The Return to Normalcy


Matthew Broder

As the pandemic drags on, the weeks are blurring together, the days are getting shorter, the weather is getting fouler, and our spirits are sinking lower. Feelings of uncertainty are beginning to plague us more than ever: What comes next? A second wave? Another quarantine? The daunting numbers infecting the news only make it worse: almost 9 million cases, 225 thousand deaths, the highest rate of infection since April. It seems like just yesterday we were marking 100,000 cases, now we’ve more than doubled that in deaths. This is scary stuff: it’s no wonder no one likes to bring it up.

But every day that passes brings us one day closer to the end. Eventually, a time will come when the streets will flood with maskless joy once again, when the bleachers will be filled with roaring crowds, when the phrases “social distancing” and “six feet apart” aren’t a part of our daily vernacular. To get there, though, will be a journey. We all will have to weather the cold and the wind. We will have to huddle together (metaphorically, that is) to brave what will come. It’s only going to get worse before it can get better. But what exactly is to come? Here’s what I think the next year or so will look like.

While many public health experts have been critical of the US response to the pandemic, the global effort as a whole has been nearly flawless. The scientific community has made staggering work in producing a vaccine in a historically short amount of time. The general consensus is that, if everything goes as planned, a vaccine should be approved by the FDA (Food and Drug Association) by early next year. But that’s an enormous “if.” Currently, there are 59 coronavirus vaccines in various stages of trials, with a few almost ready to apply for approval. It’s these few that would be ready by early next year. If these front-runners for whatever reason are delayed, due to safety concerns or monetary restrictions, early next year could turn to spring or summer of next year.

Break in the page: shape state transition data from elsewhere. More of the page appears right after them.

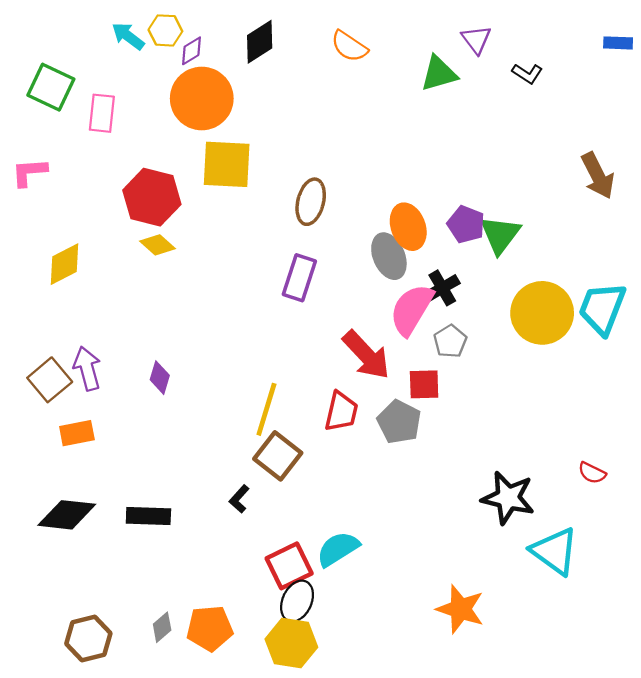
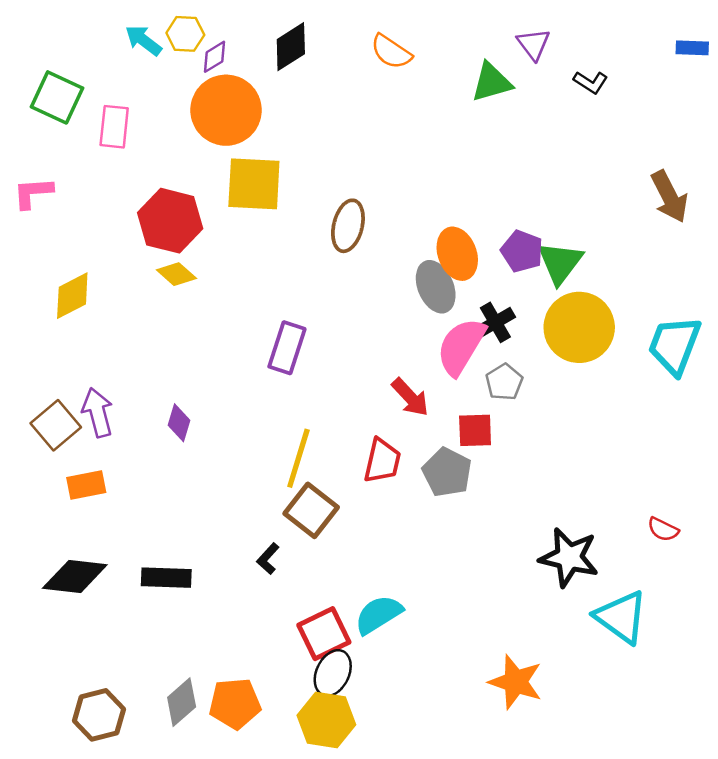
purple rectangle: (299, 278) -> (287, 348), moved
yellow circle: (542, 313) -> (579, 327), moved
red arrow: (366, 355) -> (410, 397), size x0.7
gray diamond: (162, 627) -> (182, 702), size x1.4

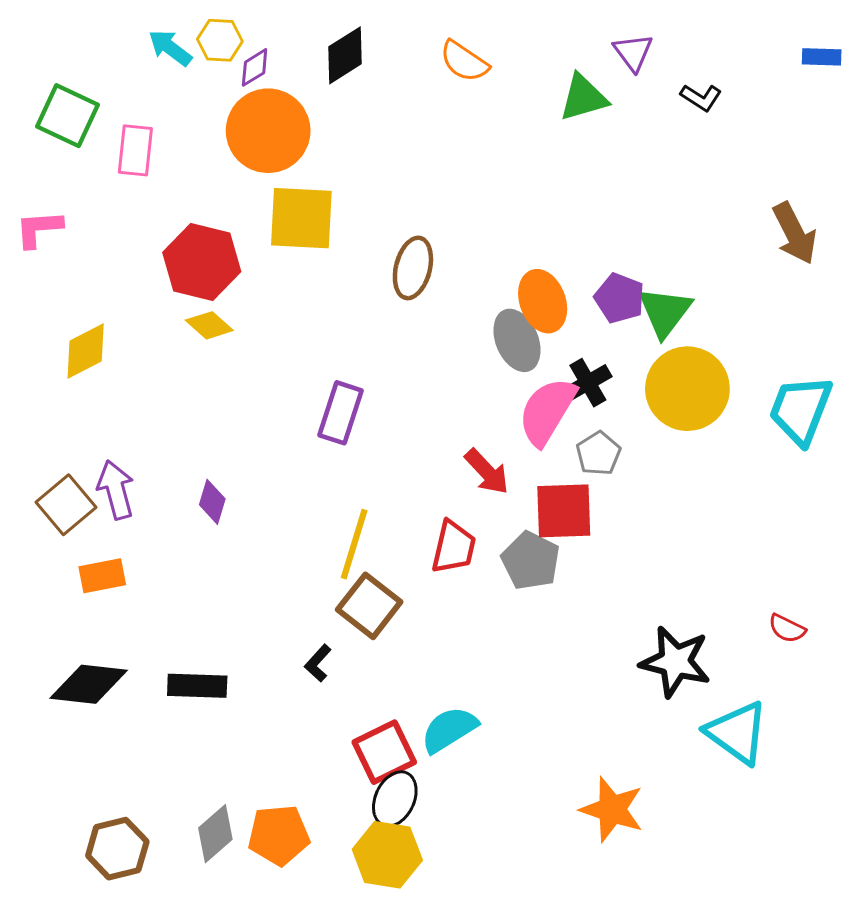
red square: (475, 430) -> (564, 511), size x1.4

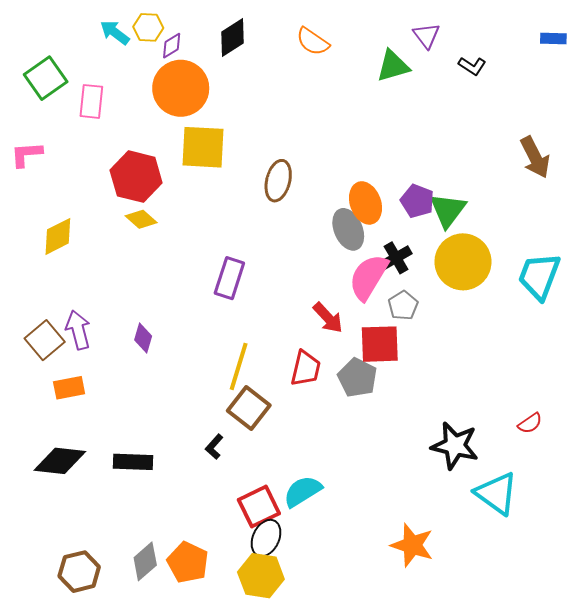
green square: (68, 116) -> (46, 78), turned 30
red semicircle: (787, 628) -> (530, 423), turned -60
orange pentagon: (279, 835) -> (188, 562), turned 30

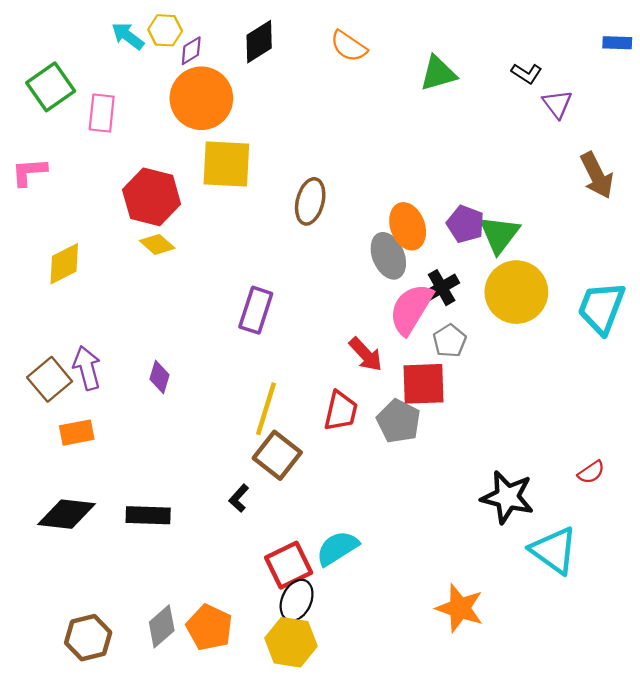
purple triangle: (426, 35) -> (557, 104), moved

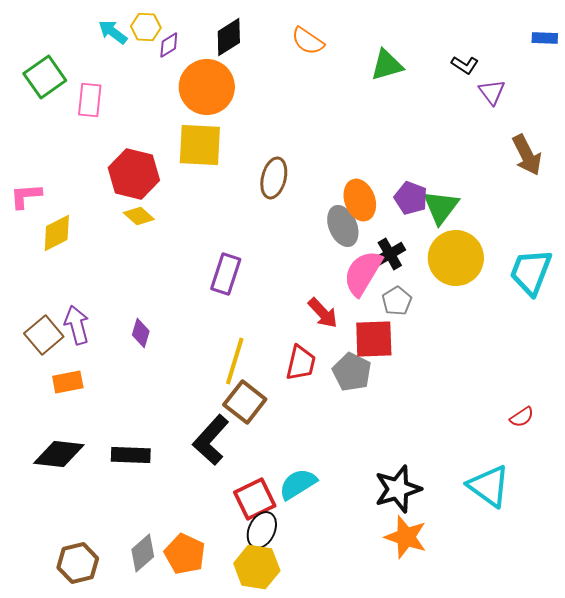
orange circle: (201, 98) -> (207, 87), moved
pink L-shape: (29, 172) -> (26, 196), moved
black star: (507, 497) -> (398, 489), moved, turned -30
black L-shape: (239, 498) -> (211, 440), size x2.0

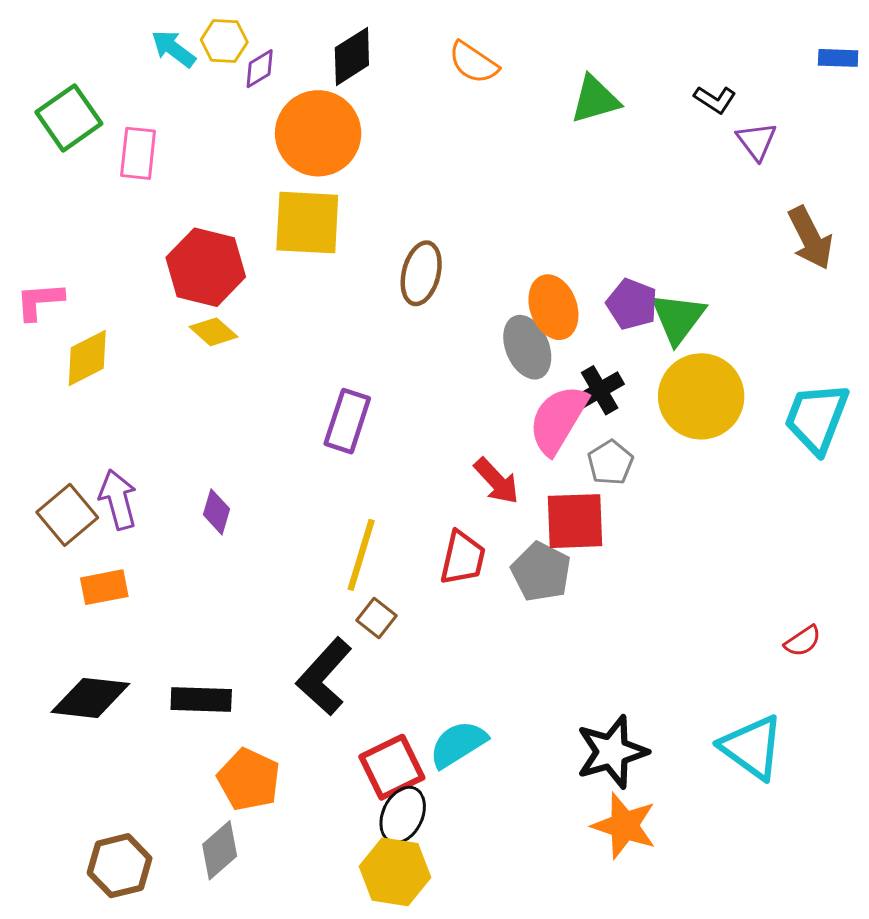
brown square: (245, 402) -> (377, 618), size x0.6
orange pentagon: (185, 554) -> (249, 780), moved

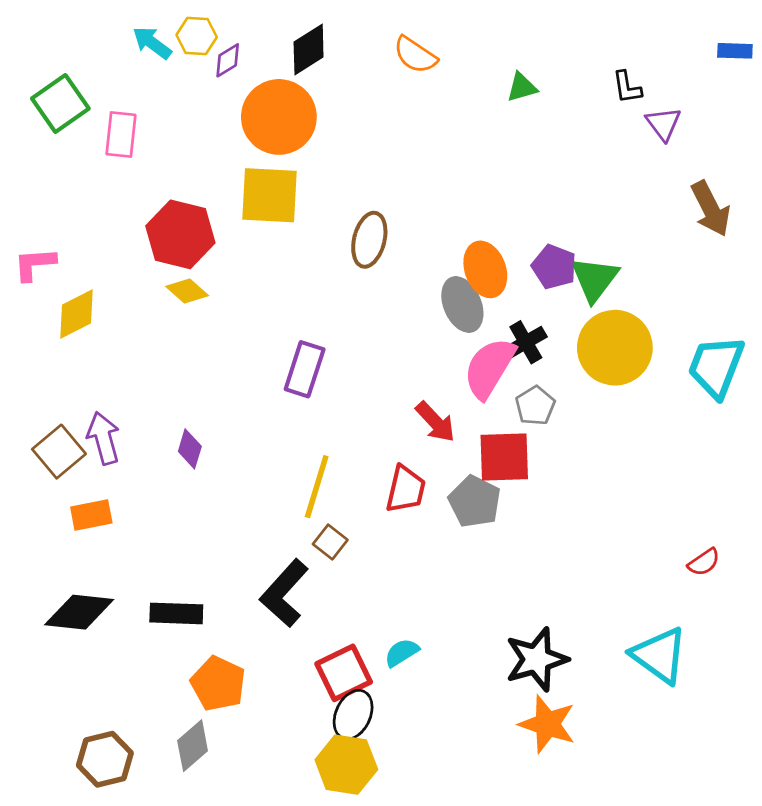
green triangle: (595, 99) -> (522, 87), size x0.7
black L-shape: (715, 99) -> (627, 87), turned 48
cyan semicircle: (458, 744) -> (402, 653), size x0.7

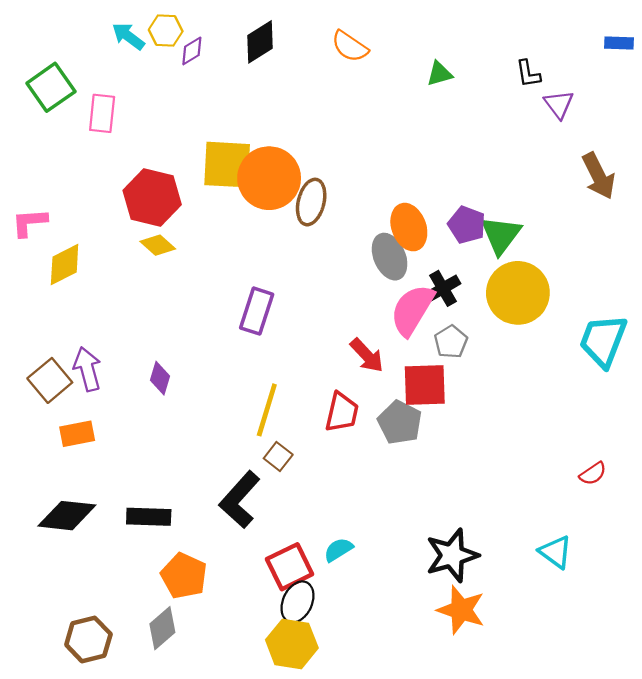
orange circle: (279, 117) -> (269, 178), moved
cyan trapezoid: (716, 367) -> (603, 341), moved
cyan triangle: (659, 655) -> (555, 552), size x0.7

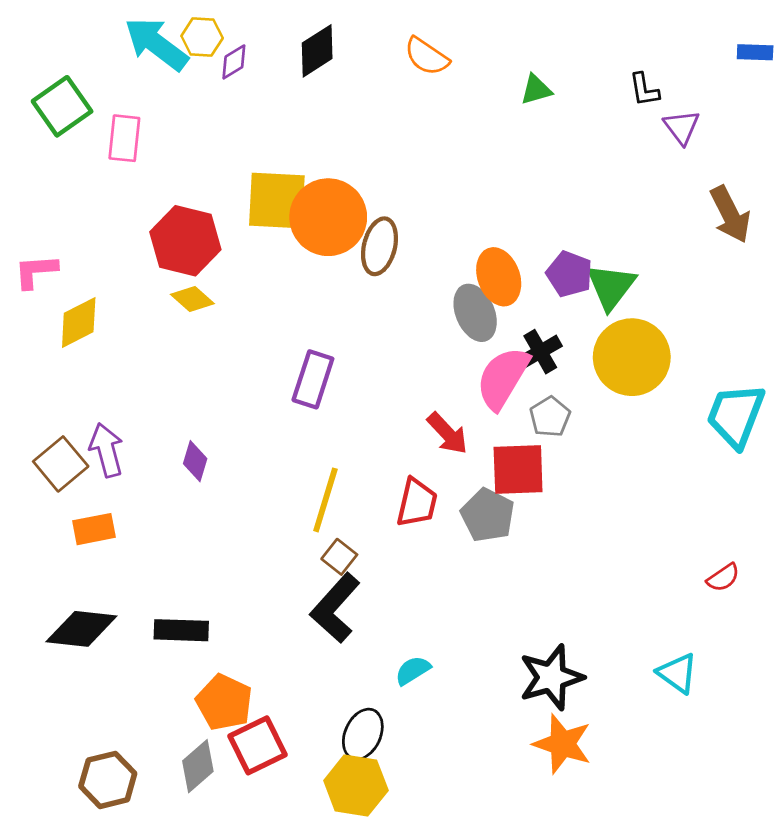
cyan arrow: (128, 36) -> (156, 44), size x1.6
black L-shape: (240, 500) -> (335, 608), moved
red square: (290, 567) -> (257, 745), moved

The FDA has explicitly stated it won’t approve any vaccine that is not at least 50% effective in its trials, but even so, trials aren’t perfect. Drugs can react to the body abnormally for those of different race, genetic background, and socioeconomic standing. A certain vaccine could pass its trials with flying colors but be horribly ineffective in the general population because of the homogeneity of its participants. Or worse, a vaccine could have side effects for certain groups, only noticeable far after the trials have ended. The only way to prevent this would be to lengthen the trials, which would inevitably delay the release of a vaccine. No one wants that.

Furthermore, approval by the FDA is only the first step. The next is to convince enough of the population to take it. It may sound odd, but nearly 63% of US adults expressed safety concerns regarding a vaccine, with 40% specifically worrying that its fast-paced development has been too fast, suspiciously fast, in an October poll. The question, therefore, becomes, how do we balance speed with safety? Do we delay a vaccine to be extra sure that it’s safe and effective? Or, do we push forward, pedal to the metal, to release a vaccine as quickly as possible that hasn’t been as thoroughly vetted? As much as all of us want to go back to normal, do we want to risk even more lives with a vaccine that isn’t quite ready and might have unforeseen side effects?

Regardless, let’s estimate conservatively that a vaccine is approved and released by the Spring of 2021. How long is it going to take for production to ramp up enough for the vaccine to be available to the average American? According to Dr. Fauci, not for a while. “We will know whether a vaccine is safe and effective by the end of November, beginning of December… The amount of doses that will be available in December will not certainly be enough to vaccinate everybody–you’ll have to wait several months into 2021.” Furthermore, what will be made of costs regarding this vaccine? Herd immunity doesn’t work unless nearly everyone is immune, and early reports suggest that those without health insurance may end up having to pay out of pocket for a vaccine. The pandemic has caused the unemployment rate to skyrocket, and, although it has somewhat stabilized in recent months, it still is hovering around 8%. Anywhere from 18-25 million Americans are without a job and, therefore, without health insurance. Even if the cost of a vaccine ends up being nominal, the cost of the vaccine is not the only fee. There’s the cost of visiting the doctor and paying for the office visit, taking time off work, and getting to the clinic itself.

There’s still a long way to go on our road back to normalcy. Even when a vaccine is released, it is going to take a while for herd immunity to kick in. So, when do we get back to normal? Some say late next year, others the year after that. Even so, experts say that we would still need to abide by safety protocols like physical distancing and mask-wearing in coordination with a vaccine. According to Dr. Fauci: “We can be helped greatly by vaccine, but it’s not vaccine alone.” He goes on: “There really is no absolute time we can go back to normal unless certain things fall into place. If [they do,] I think we could get the level of infection down so low in the community that by the third quarter end of 2021 we could start thinking in terms of normal.”